The financial services company Robinhood has announced it is open-sourcing the distributed stream processing library Faust. According to the company, it’s scalable and reliable distributed systems led to the creation of Faust. Faust is designed to process large amounts of data in real-time and simplify the design and deployment of complex streaming architectures.
Developers Ask Solem and Vineet Goel explained that the Python 3 library was inspired by Kafka Streams and leverages recent updates to the language along with the new AsyncIO module to provide high performance asynchronous I/O.
“Unlike most stream processing frameworks, Faust does not use a DSL,” Solem and Goel wrote in a post. “Instead it provides stream processing as a Python library so you can reuse the tools you already use when stream processing. Anyone already familiar with Python programming will find it familiar and intuitive to use. We built Faust as a library that you can drop into any existing Python code, with support for all the libraries and frameworks that you like to use.
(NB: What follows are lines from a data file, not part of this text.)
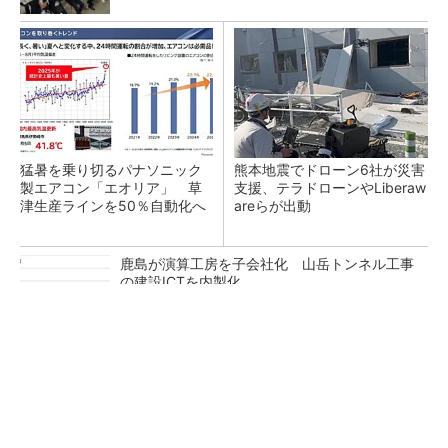
猛暑を乗り切るパナソニック
熊本地震でドローン6社が災害
製エアコン「エオリア」 草
支援、テラドローンやLiberaw
津生産ラインを50％自動化へ
areらが出動
鹿島が演算工房を子会社化 山岳トンネル工事
の建設ICTを内製化
充電不要の“熱中症警告”バンド、キーエンス系
新会社が開発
Further, there is no need for resource managers such as Yarn or Mesos, deploy your application the way you already prefer.”
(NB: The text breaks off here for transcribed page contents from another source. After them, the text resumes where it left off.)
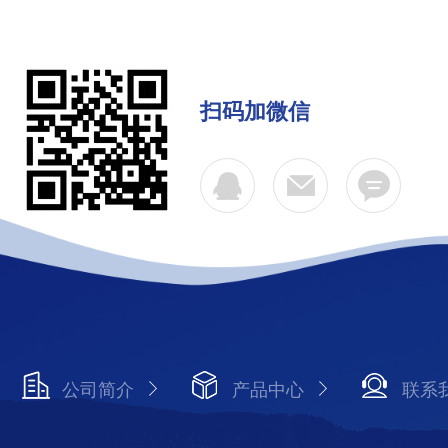
扫码加微信
公司简介
产品中心
联系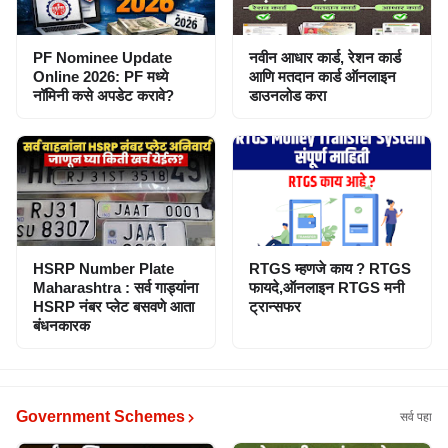
PF Nominee Update
नवीन आधार कार्ड, रेशन कार्ड
Online 2026: PF मध्ये
आणि मतदान कार्ड ऑनलाइन
नॉमिनी कसे अपडेट करावे?
डाउनलोड करा
HSRP Number Plate
RTGS म्हणजे काय ? RTGS
Maharashtra : सर्व गाड्यांना
फायदे,ऑनलाइन RTGS मनी
HSRP नंबर प्लेट बसवणे आता
ट्रान्सफर
बंधनकारक
Government Schemes
सर्व पहा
The developers say that they designed the tool to be easy-to-implement in any Python project and hope that its succinct source code will be a valuable learning tool for developers who want to learn more about how systems like Kafka Streams operate.
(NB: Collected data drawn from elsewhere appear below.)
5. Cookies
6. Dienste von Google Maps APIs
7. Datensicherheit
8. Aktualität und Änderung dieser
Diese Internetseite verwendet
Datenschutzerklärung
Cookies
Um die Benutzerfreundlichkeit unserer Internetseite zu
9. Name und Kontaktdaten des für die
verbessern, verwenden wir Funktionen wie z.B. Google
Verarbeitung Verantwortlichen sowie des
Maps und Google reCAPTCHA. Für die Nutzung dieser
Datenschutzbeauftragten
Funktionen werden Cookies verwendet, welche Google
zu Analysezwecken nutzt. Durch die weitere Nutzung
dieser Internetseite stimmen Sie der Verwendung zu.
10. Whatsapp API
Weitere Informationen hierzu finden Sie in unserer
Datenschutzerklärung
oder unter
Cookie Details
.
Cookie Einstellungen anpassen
The tool has spread rapidly through Robinhood, according to the developers and the company’s teams have found uses for it including:
- Risk and fraud detection
- Ad tracking
- Order execution quality monitoring
- Distributed streaming of databases across Robinhood
- Robinhood Feed (chat feed on the cryptocurrency pages)
- Event logging pipelines
- News aggregation and tagging
“We plan on adding a lot more features in the future,” the developers wrote. “The most interesting planned feature is the ‘exactly once’ semantics recently introduced by Kafka.”